Data Breach

Marriott International Repeated Data Breach Class Action

Data Breach class action lawsuit

Case Overview

Marriott International faces one of the largest consumer data breach class actions in history after disclosing in November 2018 that hackers had infiltrated its Starwood guest reservation database for approximately four years—since 2014—undetected. The breach exposed the personal records of up to 500 million guests, including names, mailing addresses, phone numbers, email addresses, passport numbers, dates of birth, gender, arrival and departure information, and in some cases encrypted payment card details. Plaintiffs allege Marriott was grossly negligent in failing to detect the intrusion after its 2016 acquisition of Starwood Hotels & Resorts, during which it inherited the compromised network without performing adequate cybersecurity due diligence.
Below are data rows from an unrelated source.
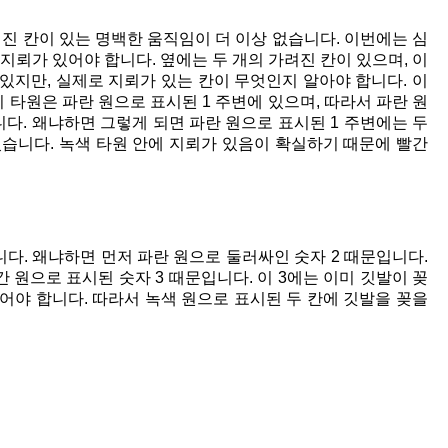
진 칸이 있는 명백한 움직임이 더 이상 없습니다. 이번에는 심
지뢰가 있어야 합니다. 옆에는 두 개의 가려진 칸이 있으며, 이
 있지만, 실제로 지뢰가 있는 칸이 무엇인지 알아야 합니다. 이
이 타원은 파란 원으로 표시된 1 주변에 있으며, 따라서 파란 원
니다. 왜냐하면 그렇게 되면 파란 원으로 표시된 1 주변에는 두
있습니다. 녹색 타원 안에 지뢰가 있음이 확실하기 때문에 빨간
다. 왜냐하면 먼저 파란 원으로 둘러싸인 숫자 2 때문입니다.
간 원으로 표시된 숫자 3 때문입니다. 이 3에는 이미 깃발이 꽂
있어야 합니다. 따라서 녹색 원으로 표시된 두 칸에 깃발을 꽂을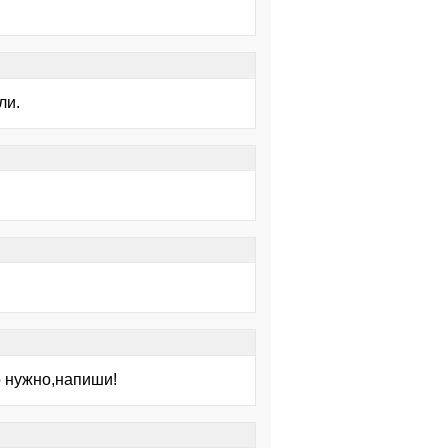
ли.
о нужно,напиши!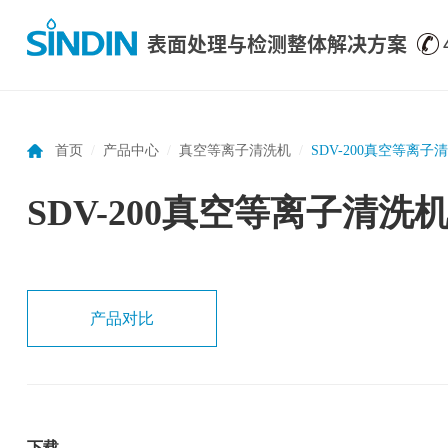
表面处理与检测整体解决方案
首页
/
产品中心
/
真空等离子清洗机
/
SDV-200真空等离子
SDV-200真空等离子清洗
产品对比
下载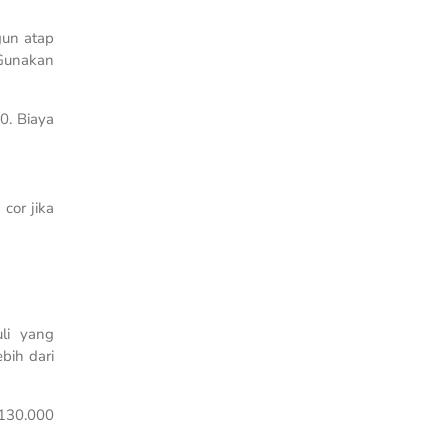
gun atap
 Gunakan
0. Biaya
cor jika
li yang
bih dari
p130.000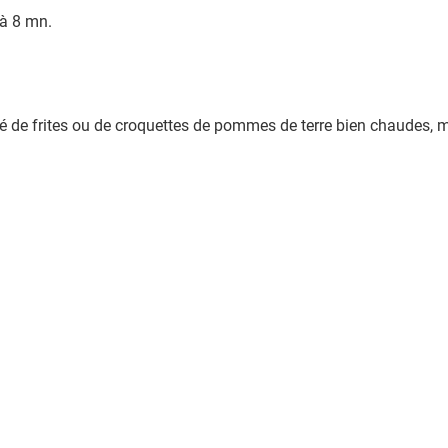
 à 8 mn.
né de frites ou de croquettes de pommes de terre bien chaudes, m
The litigation was further complicated when Marriott disclosed a second, separate breach in March 2020 affecting approximately 5.2 million additional guests whose loyalty program data was accessed using employee credentials. The consolidated MDL proceeding in Maryland addresses both incidents, with plaintiffs asserting claims for negligence, breach of implied contract, unjust enrichment, and violations of numerous state consumer protection and data security statutes. Marriott also faces an £18.4 million fine from the UK's Information Commissioner's Office. The case underscores persistent concerns about cybersecurity practices in the hospitality industry and the risks consumers face when corporations fail to safeguard sensitive travel and identification data.

Who May Qualify

Individuals who made a reservation or stayed at a Marriott-brand or Starwood-brand hotel (including W Hotels, Sheraton, Westin, St. Regis, and others) and whose personal information was compromised in either the 2014–2018 Starwood breach or the 2020 Marriott breach.

Frequently Asked Questions

Am I eligible to join the Marriott data breach lawsuit?
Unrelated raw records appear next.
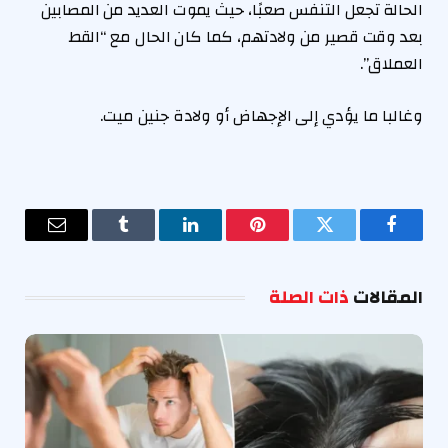
الحالة تجعل التنفس صعبًا، حيث يموت العديد من المصابين
بعد وقت قصير من ولادتهم، كما كان الحال مع “القط
العملاق”.
وغالبا ما يؤدي إلى الإجهاض أو ولادة جنين ميت.
فيسبوك
تويتر
بينتيريست
لينكدإن
Tumblr
البريد
الإلكترو
المقالات
ذات الصلة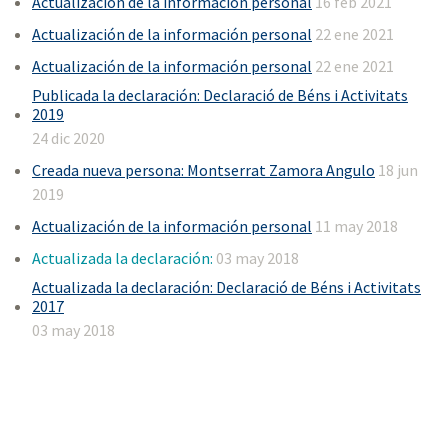
Actualización de la información personal
16 feb 2021
Actualización de la información personal
22 ene 2021
Actualización de la información personal
22 ene 2021
Publicada la declaración: Declaració de Béns i Activitats
2019
24 dic 2020
Creada nueva persona: Montserrat Zamora Angulo
18 jun
2019
Actualización de la información personal
11 may 2018
Actualizada la declaración:
03 may 2018
Actualizada la declaración: Declaració de Béns i Activitats
2017
03 may 2018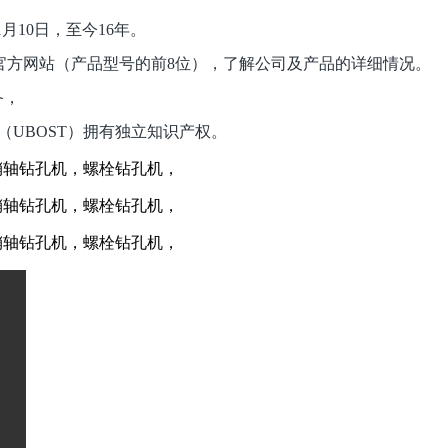
1
月
10
日
，至今
16
年。
官方网站（产品型号的前
8
位），了解公司及产品的详细情况。
备，
（
UBOST
）拥有独立知识产权。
You may be eligible if you stayed at or booked a Starwood or Marriott property between 2014 and 2020 and received a breach notification, or if your passport, contact details, or loyalty account information was exposed. Check if you received an email notification from Marriott after November 2018 or March 2020.

Was my passport number stolen in the Marriott breach?
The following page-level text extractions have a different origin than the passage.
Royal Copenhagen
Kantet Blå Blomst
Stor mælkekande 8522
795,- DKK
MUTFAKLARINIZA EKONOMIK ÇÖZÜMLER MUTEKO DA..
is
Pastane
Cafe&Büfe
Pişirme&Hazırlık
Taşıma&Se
Marriott confirmed that approximately 25 million passport numbers were exposed in the 2018 Starwood breach. If you provided a passport when checking in to a Starwood-brand hotel before 2018, your passport number may have been compromised.

Has the Marriott data breach case settled?

As of 2025, the MDL litigation is ongoing. No final class-wide settlement has been publicly announced, though Marriott has faced regulatory fines in the UK and EU. Class members should monitor the MDL docket for updates on any proposed settlement.